→ Assigned task:
The expected answer is every line from the material below that has the word "グランド".

→ Data:
....................
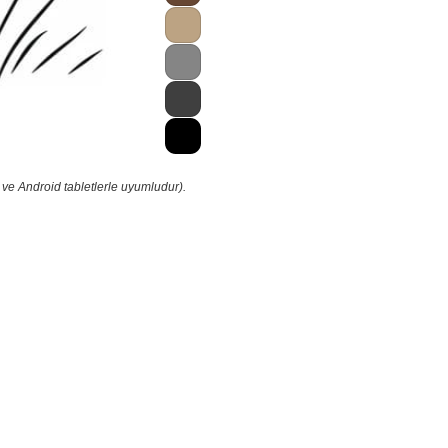
 ve Android tabletlerle uyumludur).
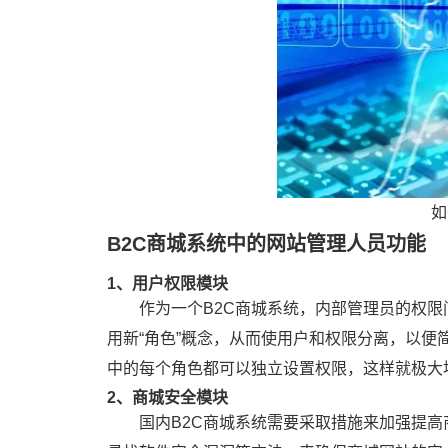
如
B2C商城系统中的网站管理人员功能
1、用户权限模块
作为一个B2C商城系统，内部管理员的权
用新“角色”概念，从而使用户和权限分离，以
中的每个角色都可以独立设置权限，这样就极大
2、商城安全模块
国内B2C商城系统需要采取措施来加强提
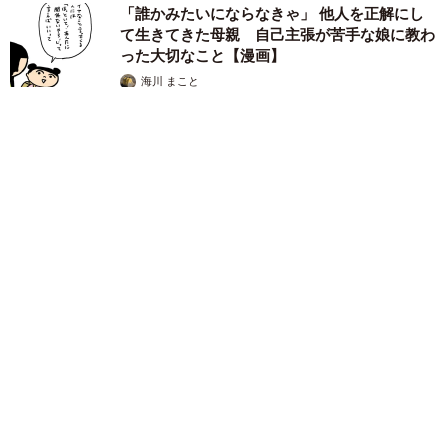
「誰かみたいにならなきゃ」 他人を正解にし
て生きてきた母親 自己主張が苦手な娘に教わ
った大切なこと【漫画】
海川 まこと
2026.08.06
「かわいいストーカーに追われています」甘えん坊な元保護
猫 最後は飼い主にダイブする姿に「間違いなく犬」「完全に
親子」と反響
梨木 香奈
2026.08.06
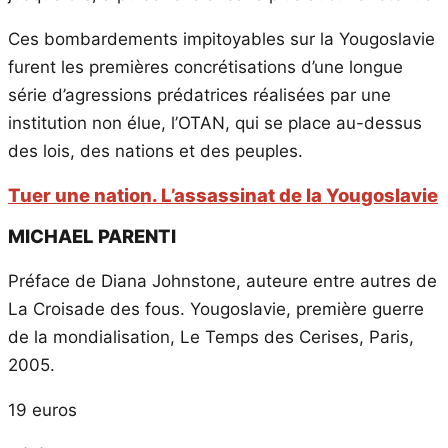
Ces bombardements impitoyables sur la Yougoslavie
furent les premières concrétisations d’une longue
série d’agressions prédatrices réalisées par une
institution non élue, l’OTAN, qui se place au-dessus
des lois, des nations et des peuples.
Tuer une nation. L’assassinat de la Yougoslavie
MICHAEL PARENTI
Préface de Diana Johnstone, auteure entre autres de
La Croisade des fous. Yougoslavie, première guerre
de la mondialisation, Le Temps des Cerises, Paris,
2005.
19 euros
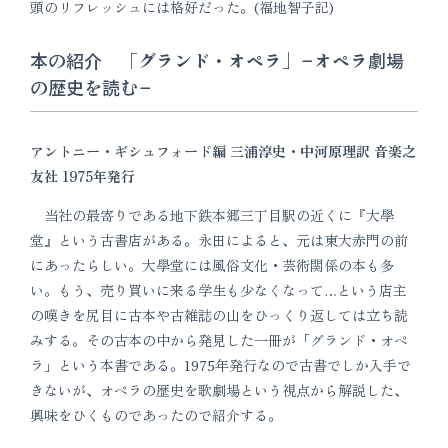
頭のリフレッシュには格好だった。(福地智子記)
本の紹介 「グランド・オペラ」−オペラ劇場
の歴史を読む−
アントニー・ギシュフォード編 三浦淳史・中河原理訳 音楽之
友社 1975年発行
当社の最寄りである地下鉄本郷三丁目駅の近くに『大學
堂』という古書店がある。永田によると、元は東大赤門の前
にあったらしい。大學堂には風俗文化・芸術関係の本も多
い。もう、売り買いに来る学生も少なくなって…という店主
の嘆きを尻目に古本や古雑誌の山をひっくり返しては立ち読
みする。その古本の中から発見した一冊が「グランド・オペ
ラ」という本書である。1975年発行なので古書でしか入手で
きないが、オペラの歴史を歌劇場という視点から解説した、
興味をひくものであったので紹介する。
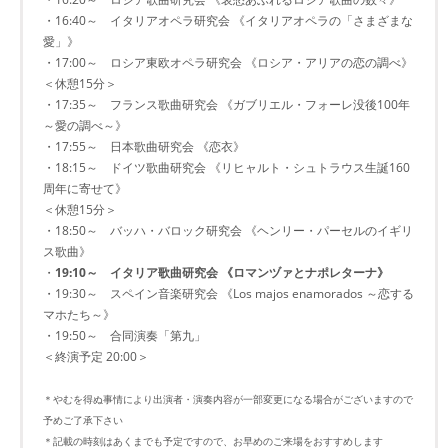
・16:40～ イタリアオペラ研究会 《イタリアオペラの「さまざまな
愛」》
・17:00～ ロシア東欧オペラ研究会 《ロシア・アリアの恋の調べ》
＜休憩15分＞
・17:35～ フランス歌曲研究会 《ガブリエル・フォーレ没後100年
～愛の調べ～》
・17:55～ 日本歌曲研究会 《恋衣》
・18:15～ ドイツ歌曲研究会 《リヒャルト・シュトラウス生誕160
周年に寄せて》
＜休憩15分＞
・18:50～ バッハ・バロック研究会 《ヘンリー・パーセルのイギリ
ス歌曲》
・
19:10～ イタリア歌曲研究会 《ロマンヅァとナポレターナ》
・19:30～ スペイン音楽研究会 《Los majos enamorados ～恋する
マホたち～》
・19:50～ 合同演奏「第九」
＜終演予定 20:00＞
＊やむを得ぬ事情により出演者・演奏内容が一部変更になる場合がございますので
予めご了承下さい
＊記載の時刻はあくまでも予定ですので、お早めのご来場をおすすめします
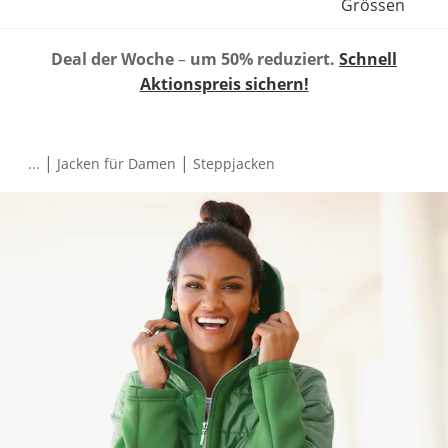
Grössen
Deal der Woche
–
um 50% reduziert.
Schnell
Aktionspreis sichern!
|
|
...
Jacken für Damen
Steppjacken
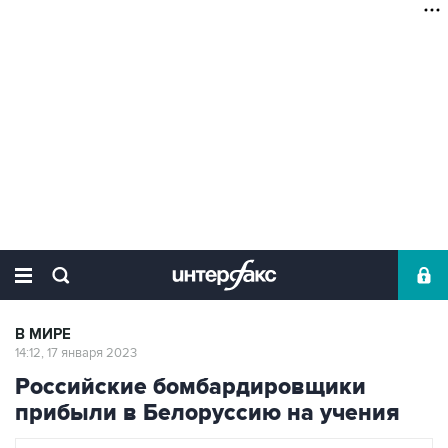
В МИРЕ
14:12, 17 января 2023
Российские бомбардировщики
прибыли в Белоруссию на учения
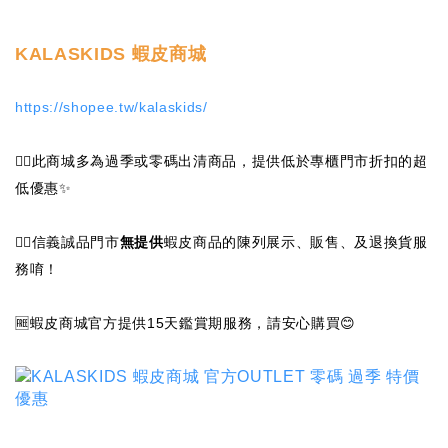
KALASKIDS 蝦皮商城
https://shopee.tw/kalaskids/
💁‍♀️此商城多為過季或零碼出清商品，提供低於專櫃門市折扣的超
低優惠✨
🙅‍♀️信義誠品門市
無提供
蝦皮商品的陳列展示、販售、及退換貨服
務唷！
🆓蝦皮商城官方提供15天鑑賞期服務，請安心購買😊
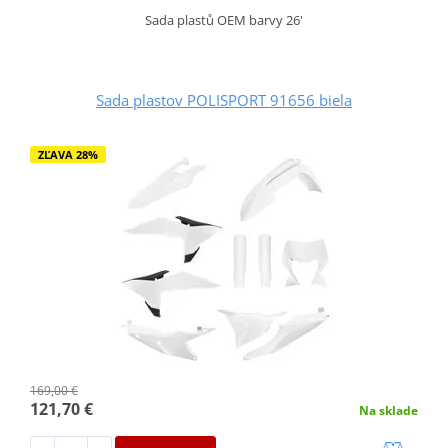
Sada plastů OEM barvy 26'
Sada plastov POLISPORT 91656 biela
ZĽAVA 28%
169,00 €
121,70 €
Na sklade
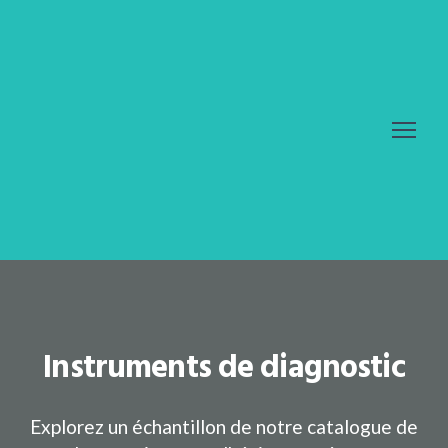
Instruments de diagnostic
Explorez un échantillon de notre catalogue de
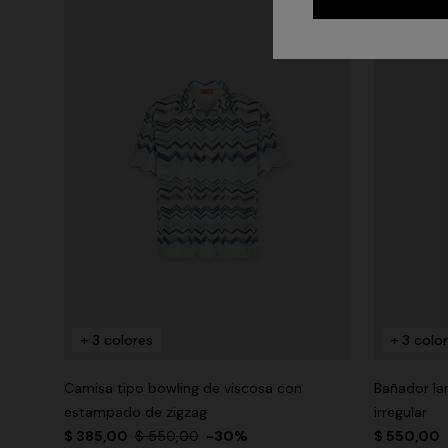
+ 3 colores
+ 3 colo
Camisa tipo bowling de viscosa con
Bañador la
estampado de zigzag
irregular
$ 385,00
$ 550,00
-30%
$ 550,00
....................
→ Answer to the exercise:
本の紹介 「グランド・オペラ」−オペラ劇場
みする。その古本の中から発見した一冊が「グランド・オペ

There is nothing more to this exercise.